» EXERCISE DETAILS
Write out word for word the lines from the one holding "by WPForms – The Most Popular SMTP" through the end of the data, and only those lines. Pictures stay out.

» AVAILABLE DATA
#####
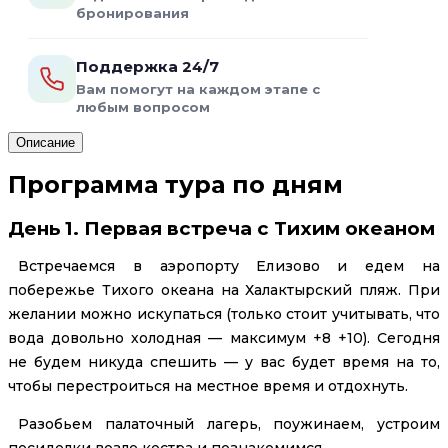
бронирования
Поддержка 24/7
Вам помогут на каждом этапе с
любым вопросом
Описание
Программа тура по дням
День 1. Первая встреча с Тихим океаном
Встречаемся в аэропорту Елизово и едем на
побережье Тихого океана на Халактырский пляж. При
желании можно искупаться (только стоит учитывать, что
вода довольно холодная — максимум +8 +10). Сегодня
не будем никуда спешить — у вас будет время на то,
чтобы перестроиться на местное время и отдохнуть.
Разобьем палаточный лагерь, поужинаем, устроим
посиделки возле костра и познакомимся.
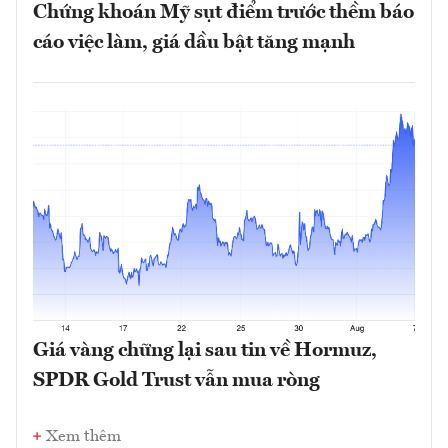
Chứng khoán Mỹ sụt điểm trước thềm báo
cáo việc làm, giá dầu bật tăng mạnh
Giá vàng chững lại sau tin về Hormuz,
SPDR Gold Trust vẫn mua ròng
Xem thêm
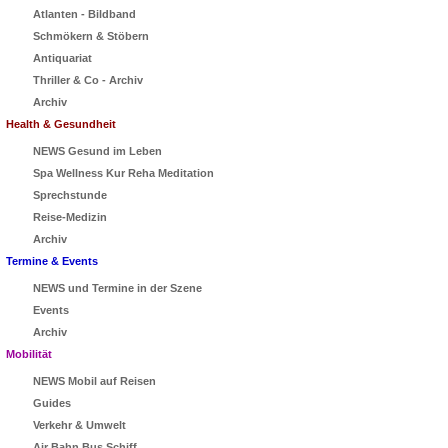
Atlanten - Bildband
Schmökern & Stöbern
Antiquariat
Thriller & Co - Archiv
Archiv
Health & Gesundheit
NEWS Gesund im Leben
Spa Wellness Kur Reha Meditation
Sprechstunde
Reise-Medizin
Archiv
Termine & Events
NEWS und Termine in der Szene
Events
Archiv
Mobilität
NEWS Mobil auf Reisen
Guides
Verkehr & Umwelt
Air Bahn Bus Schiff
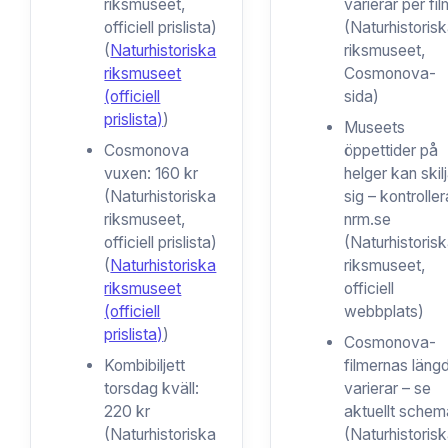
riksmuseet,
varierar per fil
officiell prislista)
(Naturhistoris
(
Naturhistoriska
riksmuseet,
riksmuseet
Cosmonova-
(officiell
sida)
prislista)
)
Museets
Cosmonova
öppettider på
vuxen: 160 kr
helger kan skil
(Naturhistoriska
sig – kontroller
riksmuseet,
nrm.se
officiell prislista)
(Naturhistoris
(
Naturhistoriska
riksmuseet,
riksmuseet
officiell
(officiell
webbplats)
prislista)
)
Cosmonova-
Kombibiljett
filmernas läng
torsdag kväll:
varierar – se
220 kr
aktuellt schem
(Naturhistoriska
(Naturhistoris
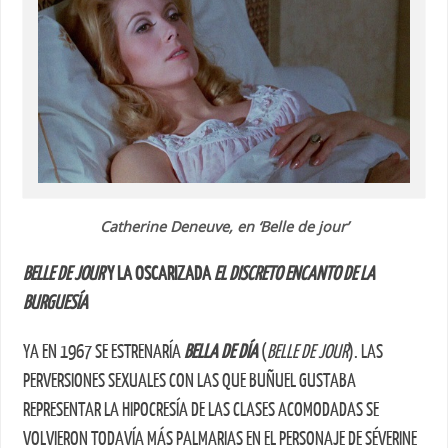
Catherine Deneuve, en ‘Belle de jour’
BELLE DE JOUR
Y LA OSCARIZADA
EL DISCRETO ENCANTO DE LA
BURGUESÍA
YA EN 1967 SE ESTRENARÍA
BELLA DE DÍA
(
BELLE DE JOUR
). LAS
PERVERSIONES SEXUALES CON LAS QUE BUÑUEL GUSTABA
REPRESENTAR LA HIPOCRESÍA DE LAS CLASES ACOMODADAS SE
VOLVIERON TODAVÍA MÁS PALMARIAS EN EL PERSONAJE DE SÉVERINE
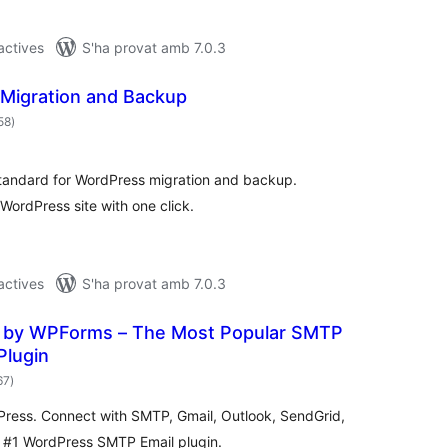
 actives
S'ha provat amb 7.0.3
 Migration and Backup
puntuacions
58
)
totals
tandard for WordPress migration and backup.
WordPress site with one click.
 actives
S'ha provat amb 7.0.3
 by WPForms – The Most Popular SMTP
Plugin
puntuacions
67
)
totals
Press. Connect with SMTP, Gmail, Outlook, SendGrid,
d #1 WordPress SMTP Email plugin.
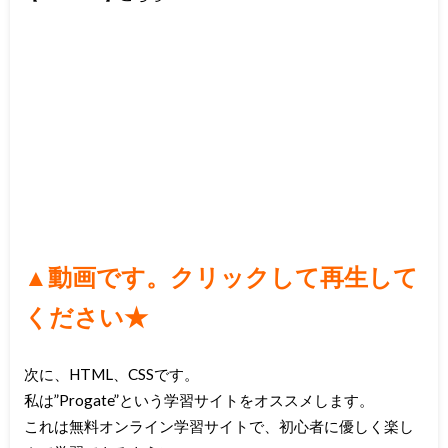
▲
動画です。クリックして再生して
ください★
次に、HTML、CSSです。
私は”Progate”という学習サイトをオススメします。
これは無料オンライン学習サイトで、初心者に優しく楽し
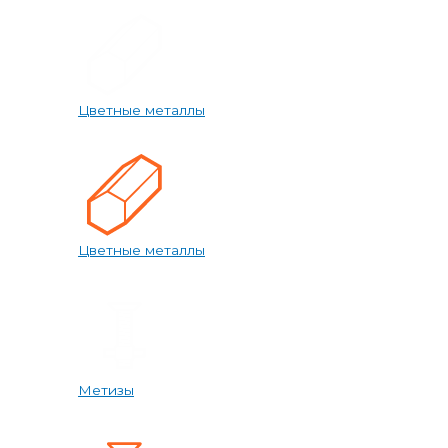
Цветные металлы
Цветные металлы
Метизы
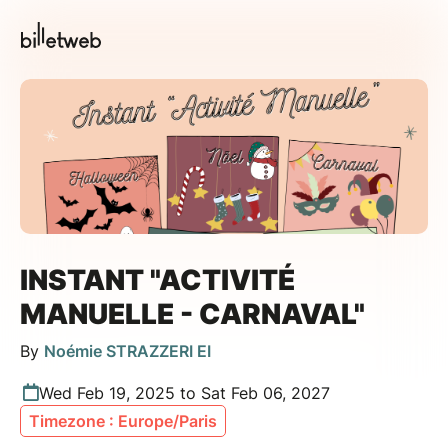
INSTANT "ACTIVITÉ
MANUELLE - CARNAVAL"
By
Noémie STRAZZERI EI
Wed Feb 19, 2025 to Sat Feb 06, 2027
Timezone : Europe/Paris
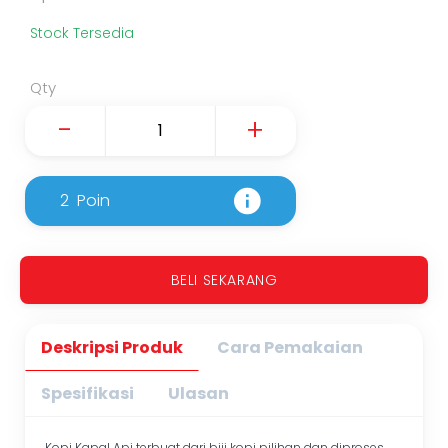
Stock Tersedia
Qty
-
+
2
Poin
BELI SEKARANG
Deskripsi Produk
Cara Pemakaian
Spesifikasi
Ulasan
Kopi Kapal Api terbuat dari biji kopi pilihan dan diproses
#####
» RESPONSE TO THE TASK
 by WPForms – The Most Popular SMTP
Plugin
puntuacions
67
)
totals
Press. Connect with SMTP, Gmail, Outlook, SendGrid,
d #1 WordPress SMTP Email plugin.
▲
動画です。クリックして再生して
ください★
次に、HTML、CSSです。
私は”Progate”という学習サイトをオススメします。
これは無料オンライン学習サイトで、初心者に優しく楽し
Цветные металлы
Цветные металлы
Метизы
INSTANT "ACTIVITÉ
MANUELLE - CARNAVAL"
By
Noémie STRAZZERI EI
Wed Feb 19, 2025 to Sat Feb 06, 2027
Timezone : Europe/Paris
Stock Tersedia
Qty
-
+
2
Poin
BELI SEKARANG
Deskripsi Produk
Cara Pemakaian
Spesifikasi
Ulasan
Kopi Kapal Api terbuat dari biji kopi pilihan dan diproses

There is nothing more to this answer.